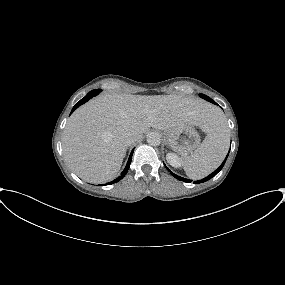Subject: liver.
Segmentation results:
<instances>
[{
  "label": "liver",
  "mask_w": 285,
  "mask_h": 285,
  "mask_svg": "<svg viewBox=\"0 0 285 285\" xmlns=\"http://www.w3.org/2000/svg\"><path fill=\"white\" fill-rule=\"evenodd\" d=\"M218 109L203 100L181 95L104 94L79 107L63 131L65 161L81 179L103 183L119 172L127 146L122 136L141 139L150 127L168 130L184 125L208 133Z\"/></svg>",
  "instance_id": "liver-1"
}]
</instances>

Instructions for the task. The records above should be written out exactly, and the images dropped.

Exercise solution.
Subject: liver.
Segmentation results:
<instances>
[{
  "label": "liver",
  "mask_w": 285,
  "mask_h": 285,
  "mask_svg": "<svg viewBox=\"0 0 285 285\" xmlns=\"http://www.w3.org/2000/svg\"><path fill=\"white\" fill-rule=\"evenodd\" d=\"M218 109L203 100L181 95L104 94L79 107L63 131L65 161L81 179L103 183L119 172L127 146L122 136L141 139L150 127L168 130L184 125L208 133Z\"/></svg>",
  "instance_id": "liver-1"
}]
</instances>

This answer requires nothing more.